#### What you are asked to do:
Exactly as written, print the lines from the top of the listing through the line containing "đơn vị hàng"; include no pictures.

#### Material provided:
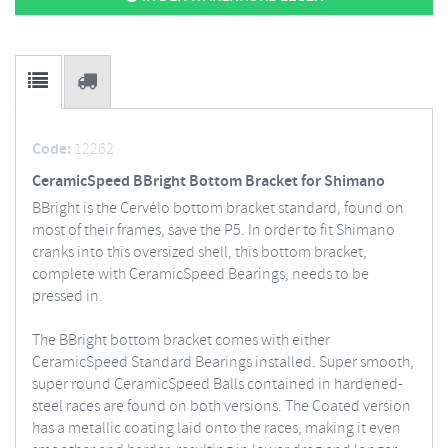
Code:
12262
CeramicSpeed BBright Bottom Bracket for Shimano
BBright is the Cervélo bottom bracket standard, found on
most of their frames, save the P5. In order to fit Shimano
cranks into this oversized shell, this bottom bracket,
complete with CeramicSpeed Bearings, needs to be
pressed in.
The BBright bottom bracket comes with either
CeramicSpeed Standard Bearings installed. Super smooth,
super round CeramicSpeed Balls contained in hardened-
steel races are found on both versions. The Coated version
has a metallic coating laid onto the races, making it even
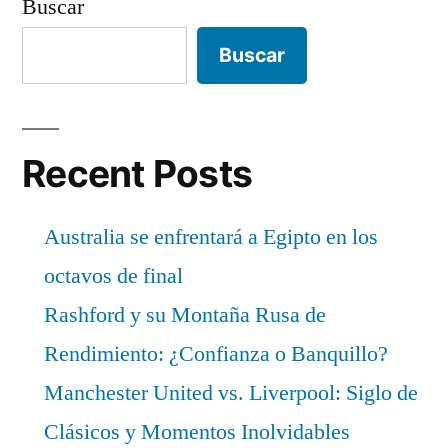
Buscar
Buscar
Recent Posts
Australia se enfrentará a Egipto en los
octavos de final
Rashford y su Montaña Rusa de
Rendimiento: ¿Confianza o Banquillo?
Manchester United vs. Liverpool: Siglo de
Clásicos y Momentos Inolvidables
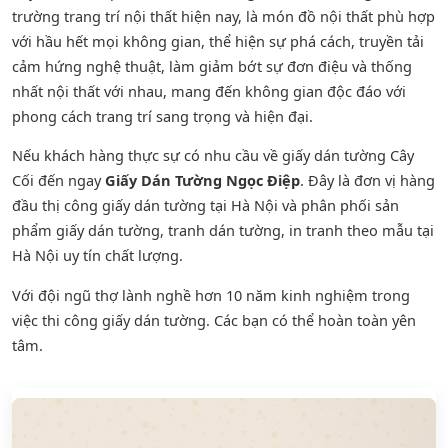
trường trang trí nội thất hiện nay, là món đồ nội thất phù hợp
với hầu hết mọi không gian, thể hiện sự phá cách, truyền tải
cảm hứng nghệ thuật, làm giảm bớt sự đơn điệu và thống
nhất nội thất với nhau, mang đến không gian độc đáo với
phong cách trang trí sang trọng và hiện đại.
Nếu khách hàng thực sự có nhu cầu về giấy dán tường Cây
Cối đến ngay
Giấy Dán Tường Ngọc Điệp
. Đây là đơn vị hàng
đầu thị công giấy dán tường tại Hà Nội và phân phối sản
phẩm
giấy dán tường
,
tranh dán tường
, in tranh theo mẫu tại
Hà Nội uy tín chất lượng.
Với đội ngũ thợ lành nghề hơn 10 năm kinh nghiệm trong
việc thi công giấy dán tường. Các bạn có thể hoàn toàn yên
tâm.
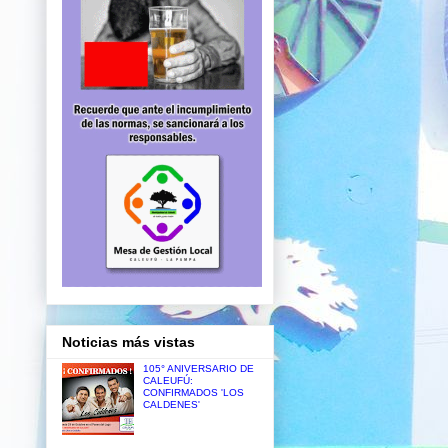
Noticias más vistas
105° ANIVERSARIO DE
CALEUFÚ:
CONFIRMADOS 'LOS
CALDENES'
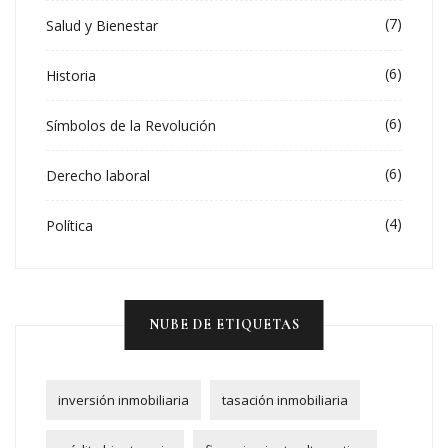
(7)
Salud y Bienestar
(6)
Historia
(6)
Símbolos de la Revolución
(6)
Derecho laboral
(4)
Política
NUBE DE ETIQUETAS
inversión inmobiliaria
tasación inmobiliaria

#### The answer:
Code:
12262
CeramicSpeed BBright Bottom Bracket for Shimano
BBright is the Cervélo bottom bracket standard, found on
most of their frames, save the P5. In order to fit Shimano
cranks into this oversized shell, this bottom bracket,
complete with CeramicSpeed Bearings, needs to be
pressed in.
The BBright bottom bracket comes with either
CeramicSpeed Standard Bearings installed. Super smooth,
super round CeramicSpeed Balls contained in hardened-
steel races are found on both versions. The Coated version
has a metallic coating laid onto the races, making it even
Buscar
Buscar
Recent Posts
Australia se enfrentará a Egipto en los
octavos de final
Rashford y su Montaña Rusa de
Rendimiento: ¿Confianza o Banquillo?
Manchester United vs. Liverpool: Siglo de
Clásicos y Momentos Inolvidables
trường trang trí nội thất hiện nay, là món đồ nội thất phù hợp
với hầu hết mọi không gian, thể hiện sự phá cách, truyền tải
cảm hứng nghệ thuật, làm giảm bớt sự đơn điệu và thống
nhất nội thất với nhau, mang đến không gian độc đáo với
phong cách trang trí sang trọng và hiện đại.
Nếu khách hàng thực sự có nhu cầu về giấy dán tường Cây
Cối đến ngay
Giấy Dán Tường Ngọc Điệp
. Đây là đơn vị hàng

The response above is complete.